Banquet style seating (students gathered around tables, facing inward)banquet

  • Advantages: best for small group activities. Good for encouraging interaction and getting students to teach each other.
  • Disadvantages: For any lecture, half the people have to turn around in their chairs to see the front of the room. Could encourage people to only interact with the people at their table, and not with the full class.
  • How I use this: I occasionally use this set-up on week four or five of my series. After the group has already built a rapport, doing small group discussions can work well for values clarification and problem-solving exercises.

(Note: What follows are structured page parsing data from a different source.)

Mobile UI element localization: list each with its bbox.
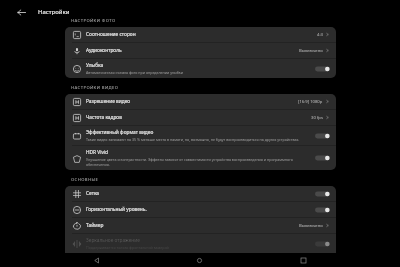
button[interactable]: Зеркальное отражение (65, 234, 336, 253)
button[interactable]: Аудиоконтроль (65, 43, 336, 58)
button[interactable]: Toggle (315, 132, 330, 140)
button[interactable]: HDR Vivid (65, 146, 336, 170)
staticText: Поддерживается только фронтальной камеро… (86, 245, 169, 250)
staticText: Таймер (86, 222, 104, 229)
staticText: НАСТРОЙКИ ВИДЕО (71, 85, 119, 91)
button[interactable]: Сетка (65, 186, 336, 201)
staticText: Автоматическая съемка фото при определен… (86, 70, 183, 75)
button[interactable]: Home (192, 253, 206, 267)
button[interactable]: Соотношение сторон (65, 27, 336, 42)
staticText: Тег места (86, 257, 109, 264)
button[interactable]: Улыбка (65, 59, 336, 78)
button[interactable]: Тег места (65, 254, 336, 267)
button[interactable]: Эффективный формат видео (65, 126, 336, 145)
button[interactable]: Toggle (315, 65, 330, 73)
staticText: 30 fps (311, 115, 323, 121)
staticText: Такие видео занимают на 35 % меньше мест… (86, 137, 300, 142)
button[interactable]: Toggle (315, 240, 330, 248)
staticText: Выключено (299, 48, 323, 54)
button[interactable]: Toggle (315, 206, 330, 214)
staticText: [16:9] 1080p (298, 99, 323, 105)
staticText: Выключено (299, 223, 323, 229)
staticText: Зеркальное отражение (86, 237, 140, 244)
button[interactable]: Toggle (315, 190, 330, 198)
button[interactable]: Горизонтальный уровень. (65, 202, 336, 217)
staticText: Сетка (86, 190, 100, 197)
button[interactable]: Разрешение видео (65, 94, 336, 109)
staticText: Улыбка (86, 62, 104, 69)
staticText: 4:3 (317, 32, 323, 38)
staticText: Настройки (38, 8, 70, 16)
staticText: Частота кадров (86, 114, 122, 121)
staticText: HDR Vivid (86, 149, 109, 156)
staticText: НАСТРОЙКИ ФОТО (71, 18, 116, 24)
button[interactable]: Recent apps (296, 253, 310, 267)
staticText: Горизонтальный уровень. (86, 206, 147, 213)
button[interactable]: Toggle (315, 154, 330, 162)
staticText: Эффективный формат видео (86, 129, 154, 136)
button[interactable]: Back (14, 5, 28, 19)
staticText: ОСНОВНЫЕ (71, 177, 99, 183)
staticText: Аудиоконтроль (86, 47, 122, 54)
button[interactable]: Таймер (65, 218, 336, 233)
staticText: Разрешение видео (86, 98, 131, 105)
staticText: Улучшение цвета и контрастности. Эффекты… (86, 157, 311, 167)
button[interactable]: Частота кадров (65, 110, 336, 125)
button[interactable]: Back (89, 253, 103, 267)
staticText: Соотношение сторон (86, 31, 136, 38)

However the room is set up, make sure it’s clear and obvious to the students where they are supposed to sit. For example, if you have a room with far more chairs than you need for class, putting handouts on the chairs you want them to use helps make it clear. If you need all the chairs to be used, and don’t want couples to leave space between them and the next couple, make it obvious that there are “pairs” of chairs and put the handouts for a couple so they straddle over two chairs.

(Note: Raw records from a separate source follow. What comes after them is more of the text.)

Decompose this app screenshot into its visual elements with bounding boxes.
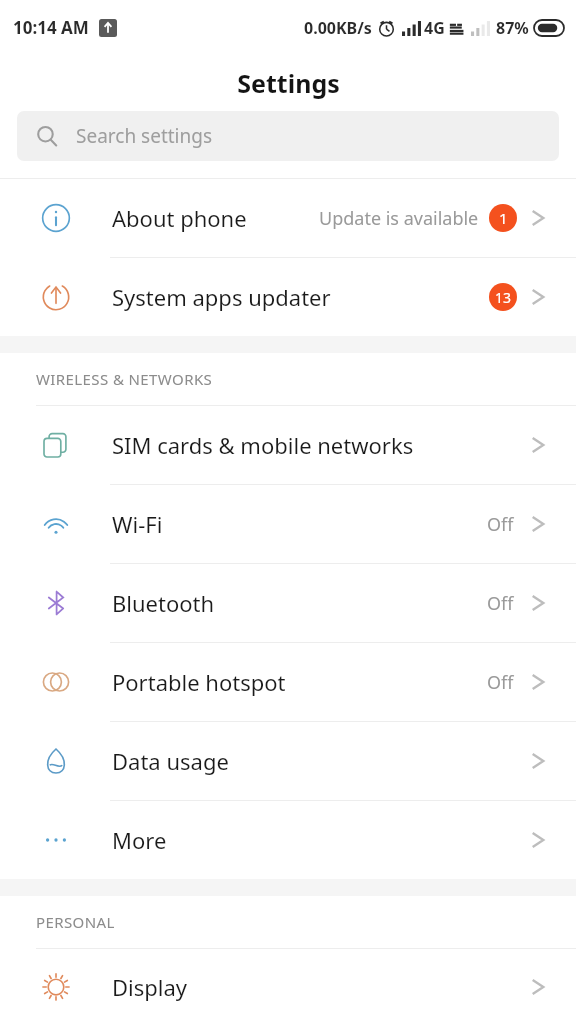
staticText: Off: [487, 591, 514, 616]
staticText: 87%: [496, 17, 529, 39]
button[interactable]: Display: [0, 949, 576, 1024]
staticText: PERSONAL: [36, 912, 115, 932]
staticText: Update is available: [319, 206, 479, 231]
staticText: 4G: [424, 17, 445, 39]
button[interactable]: Wi-Fi: [0, 485, 576, 563]
staticText: WIRELESS & NETWORKS: [36, 369, 213, 389]
button[interactable]: More: [0, 801, 576, 879]
staticText: Settings: [237, 66, 340, 100]
staticText: 0.00KB/s: [304, 17, 372, 39]
staticText: System apps updater: [112, 282, 489, 312]
staticText: Search settings: [76, 123, 213, 149]
staticText: About phone: [112, 203, 319, 233]
staticText: Bluetooth: [112, 588, 487, 618]
staticText: 13: [495, 288, 512, 307]
button[interactable]: System apps updater: [0, 258, 576, 336]
staticText: 1: [499, 208, 508, 228]
staticText: Wi-Fi: [112, 509, 487, 539]
staticText: 10:14 AM: [13, 16, 89, 39]
button[interactable]: Search settings: [17, 111, 559, 161]
staticText: Data usage: [112, 746, 531, 776]
staticText: Portable hotspot: [112, 667, 487, 697]
button[interactable]: About phone: [0, 179, 576, 257]
button[interactable]: Portable hotspot: [0, 643, 576, 721]
button[interactable]: SIM cards & mobile networks: [0, 406, 576, 484]
staticText: Off: [487, 512, 514, 537]
staticText: Off: [487, 670, 514, 695]
staticText: SIM cards & mobile networks: [112, 430, 531, 460]
staticText: More: [112, 825, 531, 855]
staticText: Display: [112, 972, 531, 1002]
button[interactable]: Data usage: [0, 722, 576, 800]
button[interactable]: Bluetooth: [0, 564, 576, 642]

Decor, artwork and visual aids

If you’re teaching in a shared or borrowed space, you have to live with whatever décor comes with the room. Occasionally you may have something you need to cover up. For example, if you’re teaching a secular class in a church building, some of your students may be more comfortable if you can subtly cover up very religious images or words. If you’re in a medical clinic waiting room, you may want to set aside some of the educational materials and magazines that are normally there.

You can also decide whether to bring any of your own décor into the space – a table cloth maybe? Or flowers? I personally like to travel light, and I don’t like a lot of visual clutter, so I try to make the space as plain and neutrally welcoming as possible.

I have some slides I use in my childbirth educator training that illustrate a variety of classrooms, display of visual aids, and instructor appearance. Check them out, and then imagine that you are a “typical expectant parent” from the population you serve. What would you think about each of these settings? What would make you comfortable? Uncomfortable?

Pay attention to artwork and to visual aids. Medical illustrations of anatomy and pelvis models and such may be uncomfortable to some people, either because they don’t understand what they’re seeing (which makes them feel ignorant) or because they think bodily details are “icky.” I keep most of my medical AV’s out of sight at the beginning of the first class. “Earth mother” style artwork may also be a turn-off to some who already feared that birth class would be too “woo-woo” for them. Pictures of babies are almost always a winner, especially if they show diverse families.

Assess your current classroom

The next time you’re in your classroom, take a good critical look at it. Imagine you were a new student coming it, not knowing what a childbirth class would be, and wondering whether it was a good fit for them. What would they see? How would they interpret it? What could you do to make them more comfortable?